- Erika Cecchin, PharmD, PhD
CV
ABSTRACT
More than 21% of admissions to an oncology service are related to the management of adverse drug reactions. Germline genetic polymorphisms can identify patients at risk of toxicity. We recently demonstrated for the first time, that dose reductions of fluoropyrimidines (FP) and irinotecan (IRI) induced by DPYD and UGT1A1 genotyping in gastrointestinal cancer patients allowed patients to complete their course of treatment, with improved intensity of care. The development of the DPYD test in Europe is a successful example of clinical implementation of a pharmacogenetic test. Regulatory agencies now recommend pre-treatment genotyping for DPYD in Europe, and this was a key step in this process. Most oncology patients enrolled in Italy under PREPARE for FP-based prescribing received at least a second prescription managed by an oncologist with PGx guidelines available (at 18 months).

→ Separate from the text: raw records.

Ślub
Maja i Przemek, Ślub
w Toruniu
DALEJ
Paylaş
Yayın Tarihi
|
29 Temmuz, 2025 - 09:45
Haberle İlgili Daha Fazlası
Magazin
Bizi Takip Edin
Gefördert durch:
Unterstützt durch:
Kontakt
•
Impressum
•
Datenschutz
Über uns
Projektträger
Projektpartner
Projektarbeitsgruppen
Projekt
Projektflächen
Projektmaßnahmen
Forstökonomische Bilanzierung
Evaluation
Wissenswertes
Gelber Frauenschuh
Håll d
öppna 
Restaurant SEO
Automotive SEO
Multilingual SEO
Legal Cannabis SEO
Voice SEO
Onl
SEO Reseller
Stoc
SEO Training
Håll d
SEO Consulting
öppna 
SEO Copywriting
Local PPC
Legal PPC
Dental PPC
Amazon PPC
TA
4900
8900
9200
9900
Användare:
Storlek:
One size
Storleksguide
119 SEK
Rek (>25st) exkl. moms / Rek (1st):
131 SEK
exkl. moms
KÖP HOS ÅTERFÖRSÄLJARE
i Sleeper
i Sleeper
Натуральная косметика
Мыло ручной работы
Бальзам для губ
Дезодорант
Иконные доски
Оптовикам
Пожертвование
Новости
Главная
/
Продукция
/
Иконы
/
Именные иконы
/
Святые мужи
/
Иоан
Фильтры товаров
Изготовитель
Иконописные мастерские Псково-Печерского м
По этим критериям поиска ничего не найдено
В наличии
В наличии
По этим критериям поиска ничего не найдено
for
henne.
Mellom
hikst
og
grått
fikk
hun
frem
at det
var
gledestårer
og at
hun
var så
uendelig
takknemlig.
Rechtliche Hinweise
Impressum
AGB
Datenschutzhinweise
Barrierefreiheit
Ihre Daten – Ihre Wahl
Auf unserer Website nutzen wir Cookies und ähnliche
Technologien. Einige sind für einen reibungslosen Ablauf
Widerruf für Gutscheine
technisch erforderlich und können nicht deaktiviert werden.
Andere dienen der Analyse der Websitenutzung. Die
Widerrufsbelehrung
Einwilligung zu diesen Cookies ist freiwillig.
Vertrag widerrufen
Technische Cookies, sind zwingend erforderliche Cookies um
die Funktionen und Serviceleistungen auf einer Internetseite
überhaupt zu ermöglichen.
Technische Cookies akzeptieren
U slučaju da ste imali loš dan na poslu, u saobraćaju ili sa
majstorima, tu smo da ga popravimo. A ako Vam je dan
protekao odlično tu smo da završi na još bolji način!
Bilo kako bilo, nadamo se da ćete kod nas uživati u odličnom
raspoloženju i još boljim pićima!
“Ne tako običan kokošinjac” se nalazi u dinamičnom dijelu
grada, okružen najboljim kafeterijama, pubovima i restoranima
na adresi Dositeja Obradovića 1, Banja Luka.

This would encourage moving from a single drug-gene interaction analysis to a panel approach to increase cost-effectiveness and improve patient management. Moreover, the complexity of the genetics of DPYDs encourages the study of rare variants and the application of NGS techniques. Germline genetic variant burden determined by NGS could be a new pharmacogenetic marker to be further studied in the future.